Chapter 6, Problem 143QP

(a)

Interpretation Introduction

Interpretation:

The reactant in excess and the amount of it remain unreacted are to be determined when $10.0\text{ mol}$ of ${\text{N}}_2$ is mixed with $10.0\text{ mol}$ of ${\text{H}}_2$ . The amount of reactant that would be mixed to make the statement true is to be determined.

Explanation of Solution

One mole of ${\text{N}}_2$ reacts with three moles of ${\text{H}}_2$ . Thus, ${\text{N}}_2$ is present in excess. So, the number of moles of ${\text{N}}_2$ that react with ${\text{H}}_2$ are calculated as follows:

$\begin{array}{c}{\text{Number of moles of N}}_2=\frac{1{\text{ mol N}}_2}{3{\text{ mol H}}_2}\times 10{\text{ mol H}}_2\\ =3.33\end{array}$

This means that the reaction of $10.0\text{ mol}$ of ${\text{H}}_2$ with $3.33\text{ mol}$ of ${\text{N}}_2$ takes place. Since the number of moles of ${\text{H}}_2$ are limiting, the number of moles of ${\text{N}}_2$ are in excess.
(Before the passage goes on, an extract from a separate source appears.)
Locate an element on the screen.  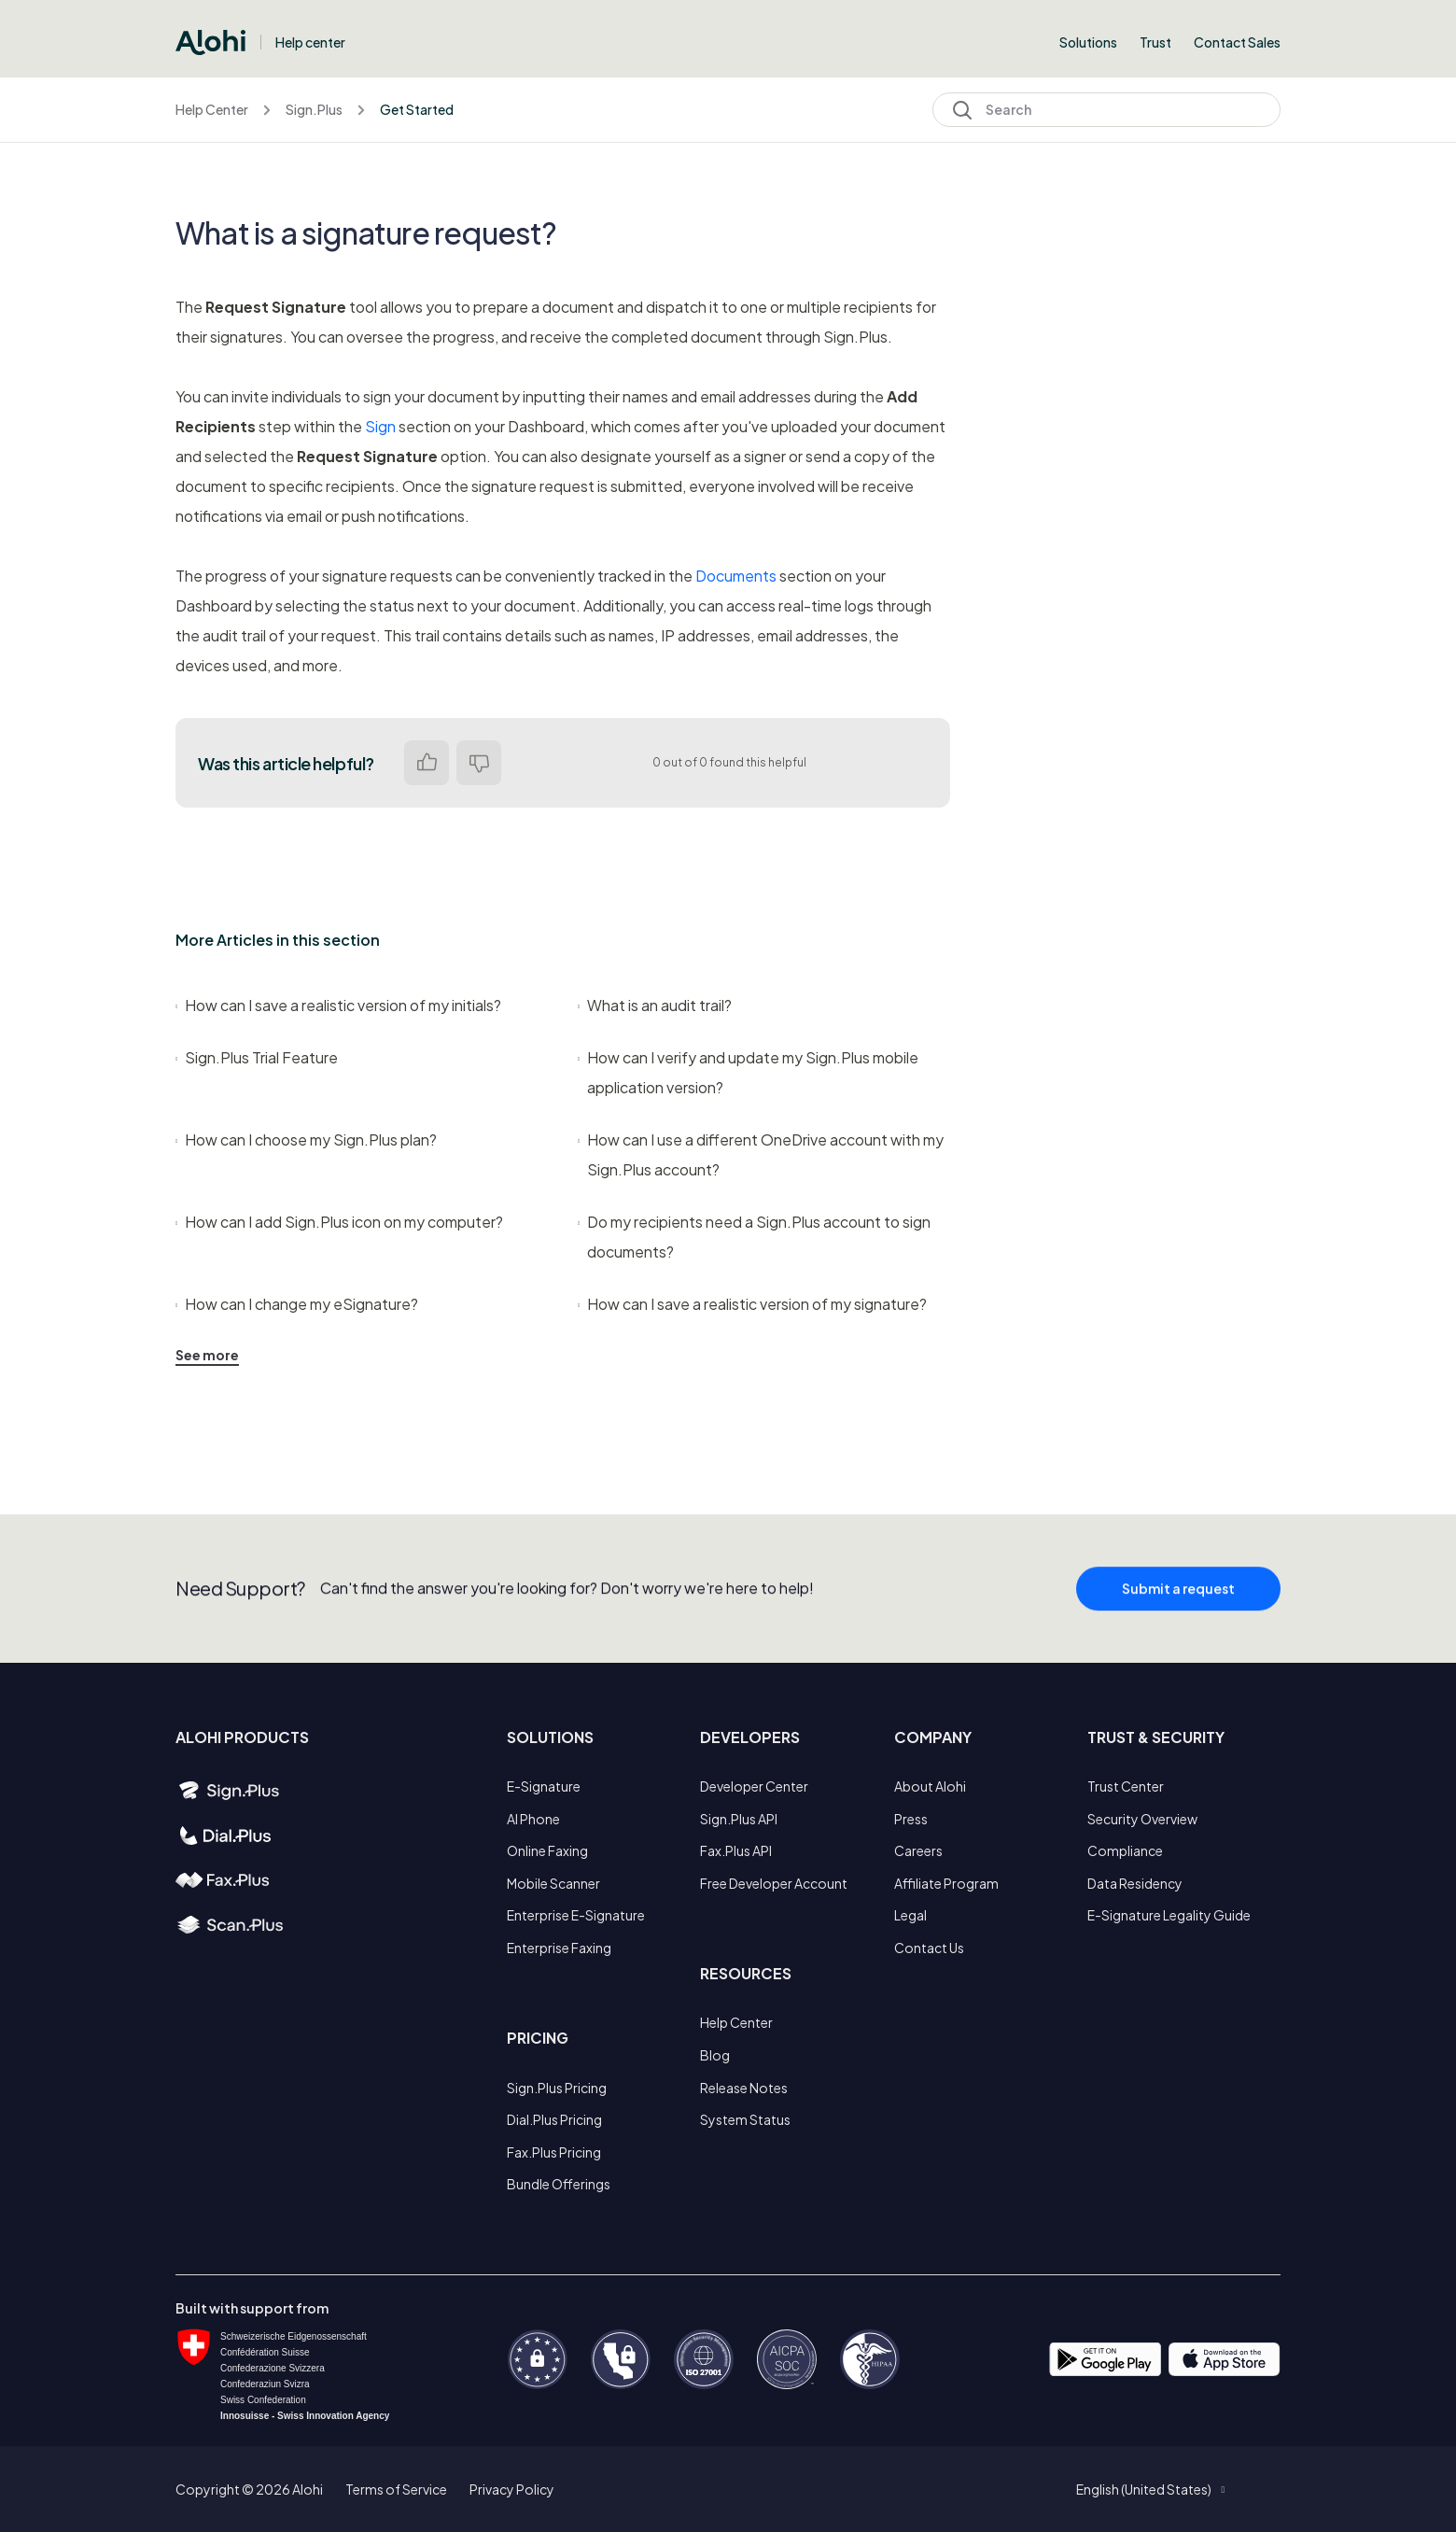 Submit a request is located at coordinates (1178, 1596).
The number of unreacted moles of ${\text{N}}_2$ are calculated as follows:

$\begin{array}{c}\text{Number of unreacted moles}=\text{Total moles}-\text{Moles reacted}\\ =\text{10}\text{.0 mol}-3.33\text{ mol}\\ =\text{6}\text{.7 mol}\end{array}$

Since ${\text{H}}_2$ is in excess, the number of moles of ${\text{H}}_2$ that are mixed with ${\text{N}}_2$ are calculated as follows:

$\begin{array}{c}{\text{Moles of H}}_{\text{2}}\text{ reacted}=\text{Total moles}-\text{Unreacted moles}\\ =\text{10}\text{.0 mol}-1.0\text{ mol}\\ =\text{9}\text{.0 mol}\end{array}$

Thus, $9.0\text{ mol}$ of ${\text{H}}_2$ reacts with $3.0\text{ mol}$ of ${\text{N}}_2$ , so one mole of ${\text{H}}_2$ will remain unreacted.

(b)

Interpretation Introduction

Interpretation:

The amount of reactant that would need to be mixed to make the statement true is to be determined.

Explanation of Solution

According to the statement, ${\text{H}}_2$ is in excess, the number of moles of ${\text{H}}_2$ that are mixed with ${\text{N}}_2$ are calculated as follows:

$\begin{array}{c}{\text{Moles of H}}_{\text{2}}\text{ reacted}=\text{Total moles}-\text{Unreacted moles}\\ =\text{10}\text{.0 mol}-7.0\text{ mol}\\ =\text{3}\text{.0 mol}\end{array}$

${\text{N}}_2$ is also in excess, so to make ${\text{H}}_2$ in excess, the number of moles of ${\text{N}}_2$ required in the reaction should be decreased to $1$ . Thus, $1.0\text{ mol}$ of ${\text{N}}_2$ reacts with $3.00\text{ mol}$ of ${\text{H}}_2$ , so that seven moles of ${\text{H}}_2$ remain unreacted.

(c)

Interpretation Introduction

Interpretation:

The amount of reactant that would need to be mixed to make the statement true is to be determined.

Explanation of Solution

According to the statement, ${\text{N}}_2$ is in excess, the number of moles of ${\text{N}}_2$ that are mixed with ${\text{H}}_2$ are calculated as follows:

$\begin{array}{c}{\text{Moles of N}}_{\text{2}}\text{ reacted}=\text{Total moles}-\text{Unreacted moles}\\ =\text{10}\text{.0 mol}-1.0\text{ mol}\\ =\text{9}\text{.0 mol}\end{array}$

Thus, $9.0\text{ mol}$ of ${\text{N}}_2$ reacts with $27.0\text{ mol}$ of ${\text{H}}_2$ .

(d)

Interpretation Introduction

Interpretation:

The amount of reactant that would need to be mixed to make the statement true is to be determined.

Explanation of Solution

The number of unreacted moles of ${\text{N}}_2$ are calculated as follows:

$\begin{array}{c}\text{Number of unreacted moles}=\text{Total moles}-\text{Moles reacted}\\ =\text{10}\text{.0 mol}-3.33\text{ mol}\\ =\text{6}\text{.7 mol}\end{array}$

Thus, the statement is true.

(e)

Interpretation Introduction

Interpretation:

The amount of reactant that would need to be mixed to make the statement true is to be determined.

Explanation of Solution

${\text{N}}_2$ is in excess, so the limiting reactant should be ${\text{H}}_2$ .